All of the bulls were gallant. We found it heart rending to watch these courageous animals rise to their feet and stagger as they fought the effects of their mortal wounds. The crowd cheered on. When the bull finally falls it is usually not dead and a coup de grace with a special knife is necessary to sever its spinal cord. The crowd cheered on. The matador struts the arena like a peacock as the rakers rake and the crowd cheers on. A duo of mules is driven into the ring and a chain is attached to the bulls horns and, in each case, the recently magnificent beast is dragged lifelessly and unrewarded to the waiting butcher outside the arena...and the crowd cheered on.

There will be no more bullfights for us however, maybe the protesters grouped outside the area might welcome us into their fold. Perhaps I could be enticed into attending a 'course camarguaise' where athletic 'raseteur' dressed in white, challenge themselves to pluck rosettes from between the horns of charging bulls and the bull lives to play again and where, quite often, the 'raseteur' leaves the arena bloodied, sometimes lifeless and for little reward.

We found nothing to cheer about as we made the two hour trip home and pondered the fact that some 30,000 bulls a year suffer this ignominious fate.

A Bull in the Basilica




Sun 02 Jul

There has been much anticipation of today's events which requires us to take two cars the 110 odd kms into Toulouse. Our first visit involves the beautiful Basilica St Sernin followed by lunch on the Rue de Taur. Secondly, and with mixed feelings, we attend the 'Feria Fenouillet' or Fenouillet Fair to watch the 'corrida' or bullfights in the arena. The two activities are poles apart save that they both involve bulls,and demand separate blog entries.

I have briefly mentioned the Basilica previously (see 'The Sounds of Angels' 20 May 06) as we had a short visit to it the day we picked up Graham and Barbara. This visit has been better planned and given the time it deserves.

The Michelin 'Green Guide' describes the Basilica as the most famous and most magnificent of the great Romanesque pilgrimage churches in the south of France.

I realized I was not really sure what Romanesque meant so I did some research.
The term refers literally to the intent of designing in the style and manner of Rome.

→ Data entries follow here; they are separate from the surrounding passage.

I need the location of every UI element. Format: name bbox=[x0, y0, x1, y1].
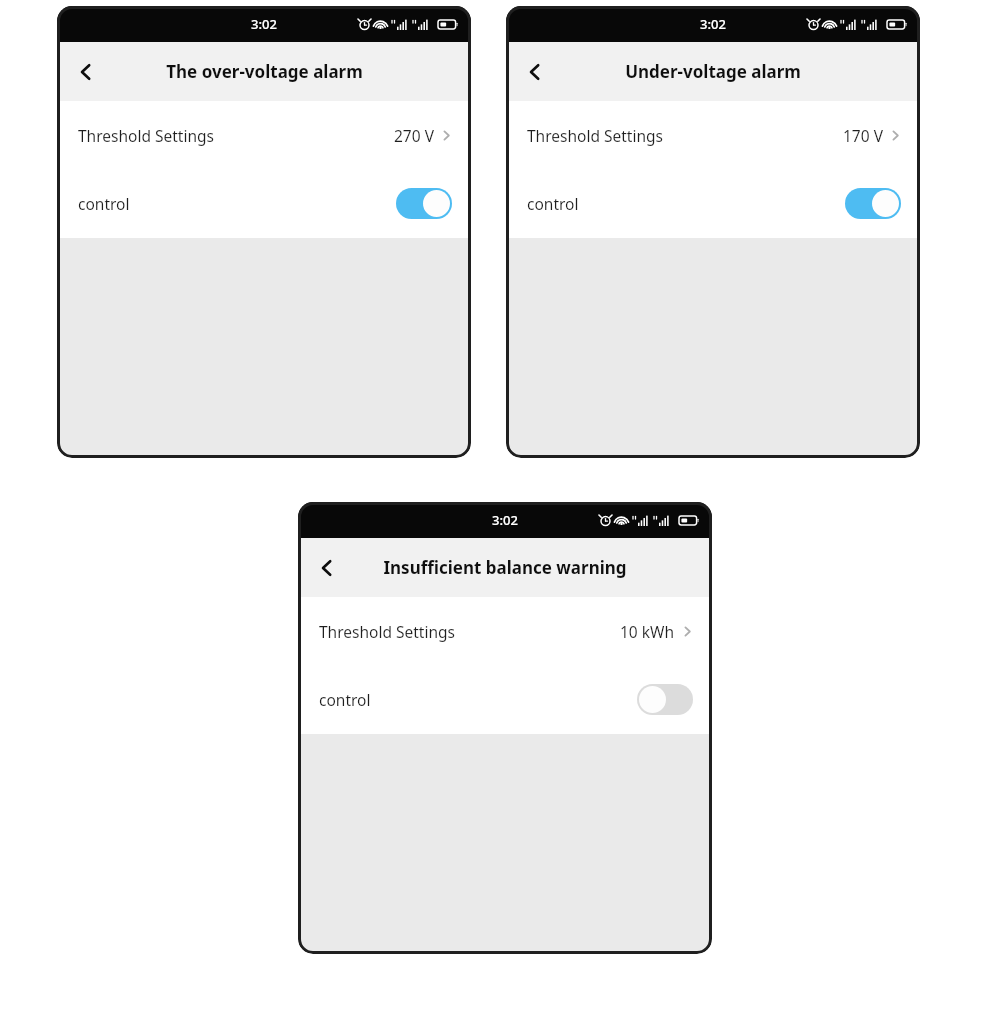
staticText: control bbox=[527, 193, 579, 214]
button[interactable]: Threshold Settings bbox=[57, 101, 471, 169]
button[interactable]: Back bbox=[65, 51, 107, 93]
button[interactable]: Threshold Settings bbox=[506, 101, 920, 169]
button[interactable]: control bbox=[298, 665, 712, 734]
button[interactable]: Control on bbox=[396, 188, 452, 219]
button[interactable]: Control on bbox=[845, 188, 901, 219]
staticText: Threshold Settings bbox=[527, 125, 663, 146]
staticText: 3:02 bbox=[700, 15, 726, 33]
staticText: Under-voltage alarm bbox=[625, 60, 801, 83]
button[interactable]: Threshold Settings bbox=[298, 597, 712, 665]
staticText: Threshold Settings bbox=[78, 125, 214, 146]
staticText: 3:02 bbox=[251, 15, 277, 33]
button[interactable]: control bbox=[506, 169, 920, 238]
button[interactable]: Back bbox=[514, 51, 556, 93]
staticText: control bbox=[78, 193, 130, 214]
button[interactable]: control bbox=[57, 169, 471, 238]
button[interactable]: Control off bbox=[637, 684, 693, 715]
staticText: The over-voltage alarm bbox=[166, 60, 363, 83]
staticText: Threshold Settings bbox=[319, 621, 455, 642]
staticText: Insufficient balance warning bbox=[383, 556, 627, 579]
button[interactable]: Back bbox=[306, 547, 348, 589]
staticText: 170 V bbox=[843, 125, 883, 146]
staticText: 270 V bbox=[394, 125, 434, 146]
staticText: 3:02 bbox=[492, 511, 518, 529]
staticText: control bbox=[319, 689, 371, 710]
staticText: 10 kWh bbox=[620, 621, 675, 642]
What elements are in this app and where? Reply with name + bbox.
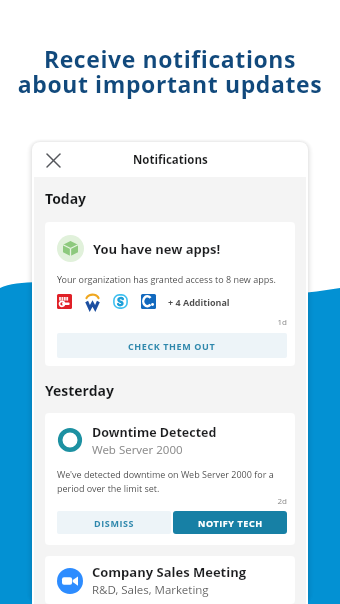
button[interactable]: CHECK THEM OUT <box>57 333 287 358</box>
button[interactable]: NOTIFY TECH <box>173 511 287 534</box>
staticText: Receive notifications about important up… <box>0 43 340 100</box>
staticText: Today <box>45 189 87 208</box>
staticText: + 4 Additional <box>168 296 230 308</box>
staticText: You have new apps! <box>93 240 221 258</box>
staticText: 2d <box>57 495 287 506</box>
button[interactable]: Close <box>40 147 66 173</box>
staticText: R&D, Sales, Marketing <box>92 582 209 598</box>
staticText: Downtime Detected <box>92 424 217 441</box>
staticText: Your organization has granted access to … <box>57 273 276 285</box>
staticText: DISMISS <box>94 517 135 529</box>
staticText: We've detected downtime on Web Server 20… <box>57 468 287 494</box>
staticText: CHECK THEM OUT <box>128 340 216 352</box>
staticText: NOTIFY TECH <box>198 517 263 529</box>
staticText: Notifications <box>133 152 208 168</box>
staticText: Company Sales Meeting <box>92 563 247 581</box>
staticText: Web Server 2000 <box>92 442 183 458</box>
staticText: 1d <box>57 316 287 327</box>
staticText: Yesterday <box>45 381 114 400</box>
button[interactable]: DISMISS <box>57 511 171 534</box>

As a style, it reveals the master masons craft, with its concern for architecture rather than sculpture. The most recognizable feature of Romanesque buildings is their massiveness. Their Gothic descendents appear much more slender. An important structural development in Romanesque churches was the vaulted roofs as an alternative to fire prone wooden roofs. Vaults became a major architectural innovation in ensuing centuries.

Abbeys and monasteries in the 9th and 10th centuries ignited demand for larger, more utilitarian buildings. Large monastic orders required facilities for housing, industry, and religious purposes so the new building skills and techniques emerged.

Architectural forms in Europe are dated along the following lines:

Carolingian.....800-900
Ottonian........1000s
Romanesque......1000s-1100s
Gothic..........late 1100s-1400s
Renaissance.....1400s-1600

Even for a Romanesque church, St Sernin is particularly vast, measuring 115 metres in length, 64 metres wide, and a bell tower surmounted by a spire is 65 metres high.

Pilgrims came from far and wide to honour the martyr St Sernin who, in 250, refused to sacrifice a bull to pagan gods and was consequently tied to the bull and dragged to his death along the Rue de Taur.

As mentioned before, the church is predominately made with red bricks as stone was too expensive to bring to Toulouse. Inside, the sheer size is at once awesome yet peaceful. In the chancel, beneath the dome of the transept crossing is a table of Pyrenean marble from the altar consecrated by Pope Urban II in 1096. In the ambulatory (the area to the side of and behind the altar) and in the crypt there are numerous altar-pieces and reliquaries on display. Carved, gilded, and painted wooden caskets contain the remains of various Saints.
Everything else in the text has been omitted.